What you return should be the complete data below, word for word, with no pictures in it.

*** Opening Provided entries ***

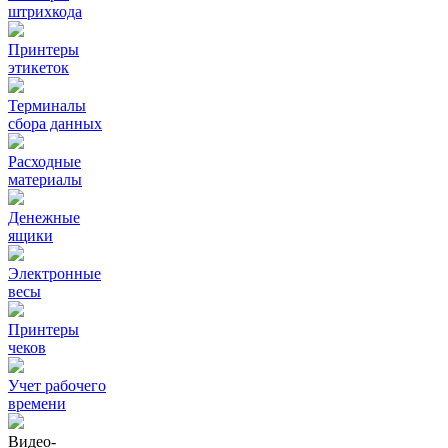
штрихкода
Принтеры
этикеток
Терминалы
сбора данных
Расходные
материалы
Денежные
ящики
Электронные
весы
Принтеры
чеков
Учет рабочего
времени
Видео‑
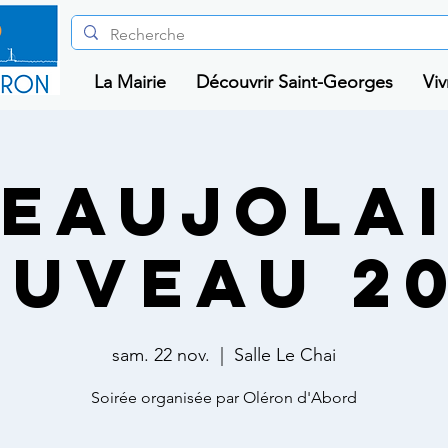
La Mairie
Découvrir Saint-Georges
Viv
eaujola
uveau 2
sam. 22 nov.
  |  
Salle Le Chai
Soirée organisée par Oléron d'Abord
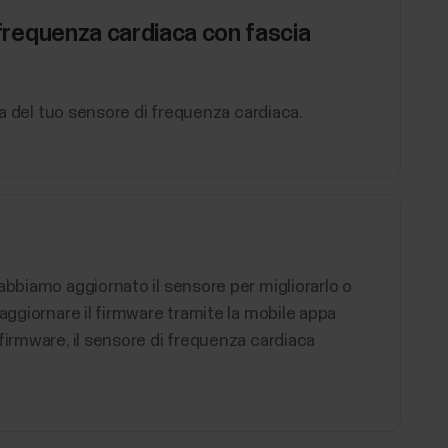
i frequenza cardiaca con fascia
ata del tuo sensore di frequenza cardiaca.
abbiamo aggiornato il sensore per migliorarlo o
aggiornare il firmware tramite la mobile appa
firmware, il sensore di frequenza cardiaca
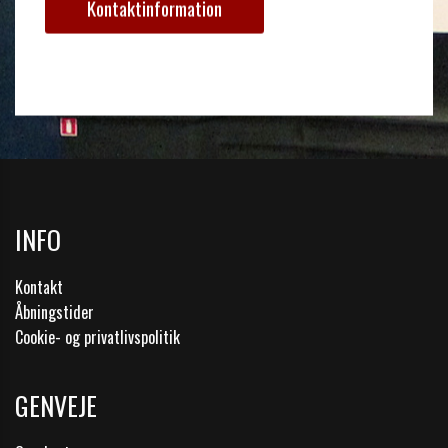
Kontaktinformation
INFO
Kontakt
Åbningstider
Cookie- og privatlivspolitik
GENVEJE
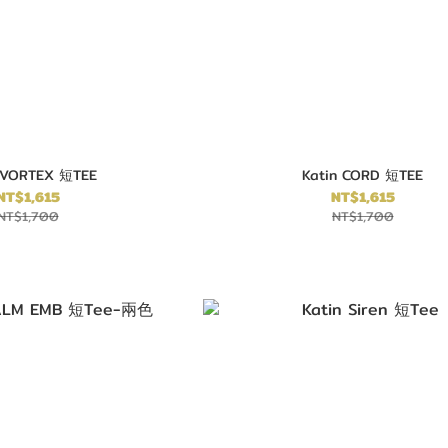
 VORTEX 短TEE
Katin CORD 短TEE
NT$1,615
NT$1,615
NT$1,700
NT$1,700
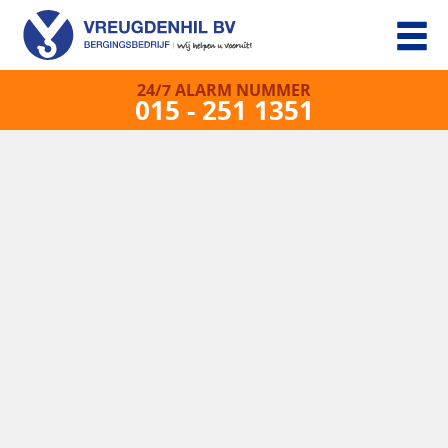
24/7 ALARM NUMMER
015 - 251 1351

*** Closing Provided entries ***

> _Worked solution_:
штрихкода
Принтеры
этикеток
Терминалы
сбора данных
Расходные
материалы
Денежные
ящики
Электронные
весы
Принтеры
чеков
Учет рабочего
времени
Видео‑
La Mairie
Découvrir Saint-Georges
Viv
eaujola
uveau 2
sam. 22 nov.
  |  
Salle Le Chai
Soirée organisée par Oléron d'Abord
i frequenza cardiaca con fascia
ata del tuo sensore di frequenza cardiaca.
abbiamo aggiornato il sensore per migliorarlo o
aggiornare il firmware tramite la mobile appa
firmware, il sensore di frequenza cardiaca
Kontaktinformation
INFO
Kontakt
Åbningstider
Cookie- og privatlivspolitik
GENVEJE
 VORTEX 短TEE
Katin CORD 短TEE
NT$1,615
NT$1,615
NT$1,700
NT$1,700
24/7 ALARM NUMMER
015 - 251 1351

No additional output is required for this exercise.